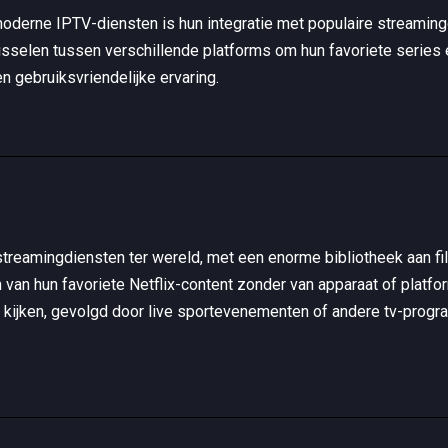
oderne IPTV-diensten is hun integratie met populaire streamingd
isselen tussen verschillende platforms om hun favoriete series 
n gebruiksvriendelijke ervaring.
te streamingdiensten ter wereld, met een enorme bibliotheek aan f
van hun favoriete Netflix-content zonder van apparaat of platfo
 te kijken, gevolgd door live sportevenementen of andere tv-progr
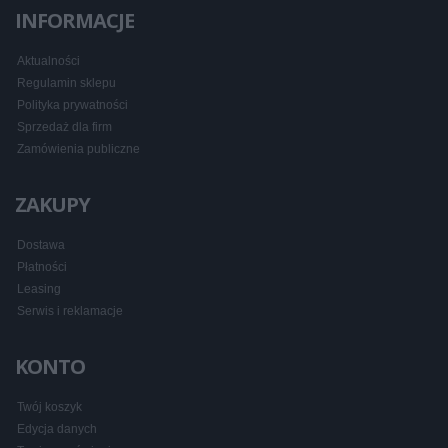
INFORMACJE
Aktualności
Regulamin sklepu
Polityka prywatności
Sprzedaż dla firm
Zamówienia publiczne
ZAKUPY
Dostawa
Płatności
Leasing
Serwis i reklamacje
KONTO
Twój koszyk
Edycja danych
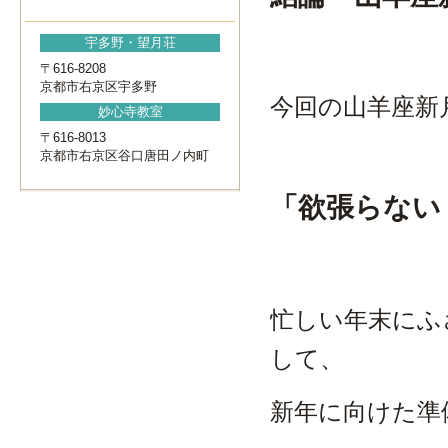
宇多野・望月荘
〒616-8208
京都市右京区宇多野
今回の山羊座新
妙心寺教室
〒616-8013
京都市右京区谷口唐田ノ内町
「欲張らない
忙しい年末にふ
して、
新年に向けた準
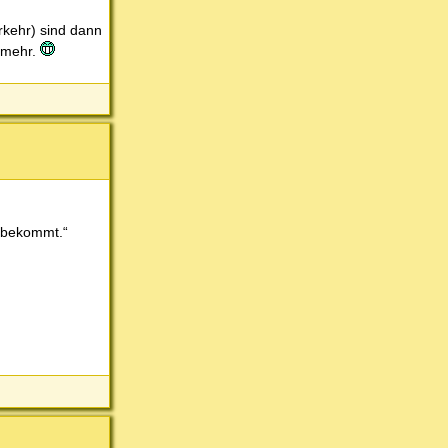
rkehr) sind dann
o mehr.
e bekommt.“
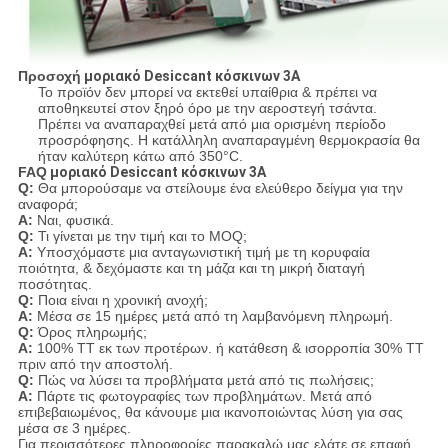
Προσοχή
μοριακό Desiccant κόσκινων 3A
Το προϊόν δεν μπορεί να εκτεθεί υπαίθρια & πρέπει να
αποθηκευτεί στον ξηρό όρο με την αεροστεγή τσάντα.
Πρέπει να αναπαραχθεί μετά από μια ορισμένη περίοδο
προσρόφησης. Η κατάλληλη αναπαραγμένη θερμοκρασία θα
ήταν καλύτερη κάτω από 350°C.
FAQ
μοριακό Desiccant κόσκινων 3A
Q:
Θα μπορούσαμε να στείλουμε ένα ελεύθερο δείγμα για την
αναφορά;
Α:
Ναι, φυσικά.
Q:
Τι γίνεται με την τιμή και το MOQ;
Α:
Υποσχόμαστε μια ανταγωνιστική τιμή με τη κορυφαία
ποιότητα, & δεχόμαστε και τη μάζα και τη μικρή διαταγή
ποσότητας.
Q:
Ποια είναι η χρονική ανοχή;
Α:
Μέσα σε 15 ημέρες μετά από τη λαμβανόμενη πληρωμή.
Q:
Όρος πληρωμής;
Α:
100% TT εκ των προτέρων. ή κατάθεση & ισορροπία 30% TT
πριν από την αποστολή.
Q:
Πώς να λύσει τα προβλήματα μετά από τις πωλήσεις;
Α:
Πάρτε τις φωτογραφίες των προβλημάτων. Μετά από
επιβεβαιωμένος, θα κάνουμε μια ικανοποιώντας λύση για σας
μέσα σε 3 ημέρες.
Για περισσότερες πληροφορίες παρακαλώ μας ελάτε σε επαφή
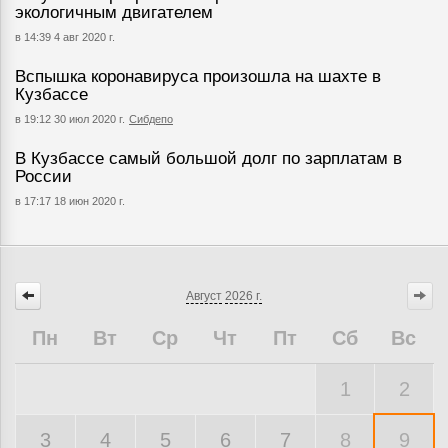
экологичным двигателем
в 14:39 4 авг 2020 г.
Вспышка коронавируса произошла на шахте в
Кузбассе
в 19:12 30 июл 2020 г.
Сибдепо
В Кузбассе самый большой долг по зарплатам в
России
в 17:17 18 июн 2020 г.
Август
2026 г.
Пн
Вт
Ср
Чт
Пт
Сб
Вс
1
2
3
4
5
6
7
8
9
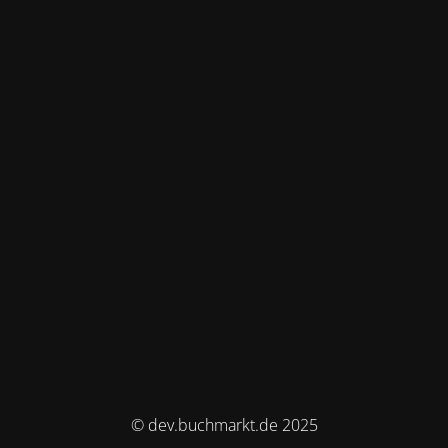
© dev.buchmarkt.de 2025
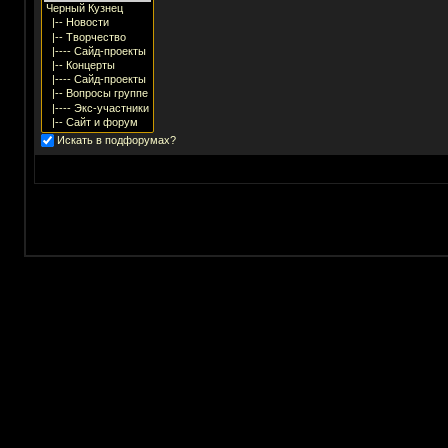
Искать в подфорумах?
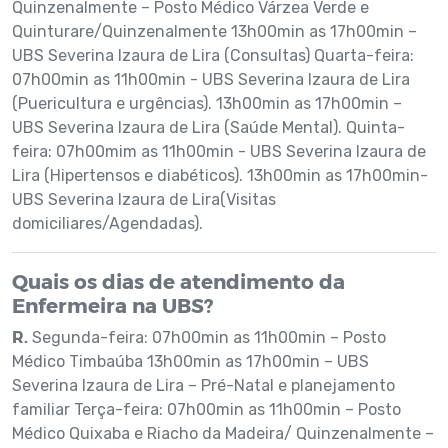
Quinzenalmente – Posto Médico Várzea Verde e
Quinturare/Quinzenalmente 13h00min as 17h00min –
UBS Severina Izaura de Lira (Consultas) Quarta-feira:
07h00min as 11h00min - UBS Severina Izaura de Lira
(Puericultura e urgências). 13h00min as 17h00min –
UBS Severina Izaura de Lira (Saúde Mental). Quinta-
feira: 07h00mim as 11h00min - UBS Severina Izaura de
Lira (Hipertensos e diabéticos). 13h00min as 17h00min-
UBS Severina Izaura de Lira(Visitas
domiciliares/Agendadas).
Quais os dias de atendimento da
Enfermeira na UBS?
R.
Segunda-feira: 07h00min as 11h00min – Posto
Médico Timbaúba 13h00min as 17h00min – UBS
Severina Izaura de Lira – Pré-Natal e planejamento
familiar Terça-feira: 07h00min as 11h00min – Posto
Médico Quixaba e Riacho da Madeira/ Quinzenalmente –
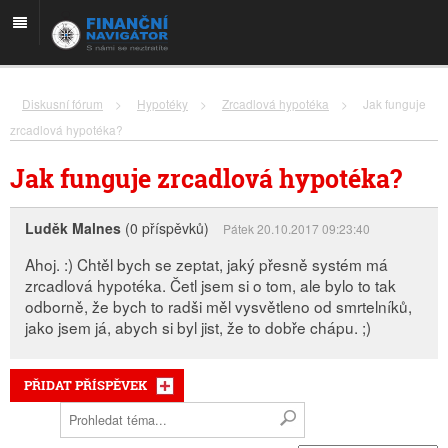
Diskusní fórum
>
Hypotéky
>
Zrcadlová hypotéka
>
Jak funguje
zrcadlová hypotéka?
Jak funguje zrcadlová hypotéka?
Luděk Malnes
(0 příspěvků)
Pátek 20.10.2017 09:23:40
Ahoj. :) Chtěl bych se zeptat, jaký přesně systém má
zrcadlová hypotéka. Četl jsem si o tom, ale bylo to tak
odborně, že bych to radši měl vysvětleno od smrtelníků,
jako jsem já, abych si byl jist, že to dobře chápu. ;)
PŘIDAT PŘÍSPĚVEK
----------
◆ ABOUT THIS TASK ◆
Where a line of the listing holds the string "Posto", copy that line.

◆ WRITTEN SOLUTION ◆
Quinzenalmente – Posto Médico Várzea Verde e
Segunda-feira: 07h00min as 11h00min – Posto
familiar Terça-feira: 07h00min as 11h00min – Posto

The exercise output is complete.